According to council papers, the project was supported by locals who argued it will “strengthen Herne Bay’s position as the leading town for renewable energy investment in Kent”.
In documents outlining their decision, officers from the local authority noted: “There would be jobs created as a result of the proposal.
“Given the size of the development and the renewable energy contribution it would make, the benefits associated with the installation of the proposed solar farm are considered to be of significant weight.”
The solar farm will share the grid connection and onshore infrastructure already used by the turbines.
The panels will remain at the site for 30 years, after which the land will be return to arable use if needed.
Vattenfall says this would mean the construction process, which will take four months and see 50 people working on the site, would take less time and minimise disruption.
It also stresses that the electricity it creates will be channelled into the local grid.

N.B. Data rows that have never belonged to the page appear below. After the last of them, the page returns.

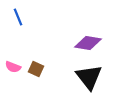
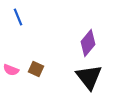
purple diamond: rotated 60 degrees counterclockwise
pink semicircle: moved 2 px left, 3 px down
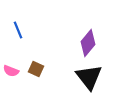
blue line: moved 13 px down
pink semicircle: moved 1 px down
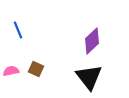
purple diamond: moved 4 px right, 2 px up; rotated 8 degrees clockwise
pink semicircle: rotated 147 degrees clockwise
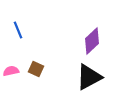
black triangle: rotated 40 degrees clockwise
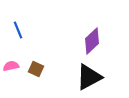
pink semicircle: moved 5 px up
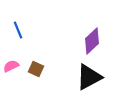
pink semicircle: rotated 14 degrees counterclockwise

Vattenfall’s Chris Angell said: “Kent is playing a huge part in helping the UK transition to net zero.
“Our solar farm at Herne Bay can help to achieve this goal, along with our existing offshore wind farms at Kentish Flats and Thanet.
“We are looking to expand our pipeline of solar projects and are keen to work in partnership with other organisations to enable us to reach of goal of becoming fossil-fuel free in a generation.”